SON DAKİKA
Hava Durumu

SADAKAT Mİ LİYAKAT Mİ?

Yazının Giriş Tarihi: 19.04.2025 14:22
Yazının Güncellenme Tarihi: 19.04.2025 14:23

“Adaletin olmadığı yerde devlet, liyakatin olmadığı yerde ise gelecek yoktur.” (İbn Haldun)

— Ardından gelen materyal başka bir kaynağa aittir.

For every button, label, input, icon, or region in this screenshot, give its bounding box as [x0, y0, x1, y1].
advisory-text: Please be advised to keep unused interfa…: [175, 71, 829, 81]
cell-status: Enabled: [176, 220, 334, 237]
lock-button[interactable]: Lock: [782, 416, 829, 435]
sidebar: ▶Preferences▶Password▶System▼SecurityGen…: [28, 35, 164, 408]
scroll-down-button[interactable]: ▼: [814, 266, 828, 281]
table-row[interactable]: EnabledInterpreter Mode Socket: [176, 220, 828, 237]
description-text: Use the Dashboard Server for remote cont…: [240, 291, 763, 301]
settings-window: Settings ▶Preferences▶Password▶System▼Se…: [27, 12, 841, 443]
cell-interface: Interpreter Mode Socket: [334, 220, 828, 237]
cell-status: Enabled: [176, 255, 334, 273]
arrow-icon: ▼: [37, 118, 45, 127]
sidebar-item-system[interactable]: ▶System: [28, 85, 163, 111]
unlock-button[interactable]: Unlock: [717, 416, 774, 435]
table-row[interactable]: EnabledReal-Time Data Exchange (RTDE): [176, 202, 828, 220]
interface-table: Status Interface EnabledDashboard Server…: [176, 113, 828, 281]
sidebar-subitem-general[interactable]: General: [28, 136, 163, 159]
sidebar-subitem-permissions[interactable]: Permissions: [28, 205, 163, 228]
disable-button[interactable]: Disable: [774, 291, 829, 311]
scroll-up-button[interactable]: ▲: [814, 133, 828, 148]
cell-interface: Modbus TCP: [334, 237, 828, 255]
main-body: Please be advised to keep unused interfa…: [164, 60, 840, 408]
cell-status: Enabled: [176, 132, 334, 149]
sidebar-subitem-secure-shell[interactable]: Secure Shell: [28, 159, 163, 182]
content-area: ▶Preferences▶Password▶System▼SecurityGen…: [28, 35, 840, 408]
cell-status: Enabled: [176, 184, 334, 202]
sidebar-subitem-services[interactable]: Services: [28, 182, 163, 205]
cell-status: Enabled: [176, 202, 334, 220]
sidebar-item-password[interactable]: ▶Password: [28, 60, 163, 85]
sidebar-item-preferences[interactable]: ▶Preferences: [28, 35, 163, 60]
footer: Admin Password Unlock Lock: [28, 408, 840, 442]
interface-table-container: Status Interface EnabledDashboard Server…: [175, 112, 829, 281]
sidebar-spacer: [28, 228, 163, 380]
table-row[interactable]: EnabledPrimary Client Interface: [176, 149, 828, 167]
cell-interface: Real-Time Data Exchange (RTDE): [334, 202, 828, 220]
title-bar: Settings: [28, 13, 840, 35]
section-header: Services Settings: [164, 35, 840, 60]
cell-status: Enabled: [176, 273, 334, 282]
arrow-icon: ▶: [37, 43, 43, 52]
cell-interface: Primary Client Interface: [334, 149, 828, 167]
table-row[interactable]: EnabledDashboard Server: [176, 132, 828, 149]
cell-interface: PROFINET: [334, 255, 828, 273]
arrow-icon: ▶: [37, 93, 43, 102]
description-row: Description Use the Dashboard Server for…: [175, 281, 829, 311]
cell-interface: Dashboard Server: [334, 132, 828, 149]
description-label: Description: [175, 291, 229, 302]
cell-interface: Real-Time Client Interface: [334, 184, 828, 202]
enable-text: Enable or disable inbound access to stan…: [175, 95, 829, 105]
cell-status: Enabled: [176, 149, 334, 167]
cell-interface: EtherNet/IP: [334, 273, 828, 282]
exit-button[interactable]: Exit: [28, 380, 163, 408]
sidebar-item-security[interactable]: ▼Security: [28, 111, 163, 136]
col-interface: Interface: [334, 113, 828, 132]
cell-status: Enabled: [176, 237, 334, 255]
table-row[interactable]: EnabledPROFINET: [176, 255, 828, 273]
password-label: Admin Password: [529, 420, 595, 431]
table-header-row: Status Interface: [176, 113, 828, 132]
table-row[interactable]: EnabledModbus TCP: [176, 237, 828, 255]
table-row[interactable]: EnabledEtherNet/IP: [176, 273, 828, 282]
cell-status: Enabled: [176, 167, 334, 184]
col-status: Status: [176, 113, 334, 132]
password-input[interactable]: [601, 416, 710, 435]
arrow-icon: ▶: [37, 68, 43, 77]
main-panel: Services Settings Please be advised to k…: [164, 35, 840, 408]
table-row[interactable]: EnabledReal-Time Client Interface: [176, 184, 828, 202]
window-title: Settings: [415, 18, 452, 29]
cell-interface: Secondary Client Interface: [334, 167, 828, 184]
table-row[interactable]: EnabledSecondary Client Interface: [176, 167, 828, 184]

Bireysel bir inanç ve kararlılıkla Hasan Ali Yücel ve Nuri Demirağ gibi örnekler sayesinde ete kemiğe bürünür liyakat. 1940’lı yıllarda zengin-fakir, şehirli-köylü ayırt etmeksizin yeteneklerine göre eğitilen öğrenciler mezun olunca kendi bölgelerine gidip insan yetiştirmeye çabalıyordu. Hem akademik hem pratik eğitimi harmanlayıp nitelikli öğretmen-aydın bireyler yetiştirme vizyonuna sahip Köy Enstitülerinin mimarı, eğitimi bir kalkınma amacı olarak gören Hasan Ali Yücel’di. Yine Cumhuriyetin ilk yıllarında bilgi, üretim ve bağımsızlığa dayanan bir kalkınma hayal eden Nuri Demirağ ilk yerli uçakları üretmiş, pilot yetiştirmek için Gök Okulu’nu kurmuştu. Ama siyasi ve bürokratik sorunlarla bu girişimci mühendis engellenmiş oldu. Yücel ve Demirağ gibi akademik ve teknik bilgiyi memleket sevdası ile kuşatıp inançlı bir çaba ile yola çıkanlar hayal ettikleri hedeflere ulaşamamış olsalar da liyakatin heybesinde ne güzellikler taşıyacağını hem insanlığa ispat etmiş hem de tarihe not düşmüşlerdir.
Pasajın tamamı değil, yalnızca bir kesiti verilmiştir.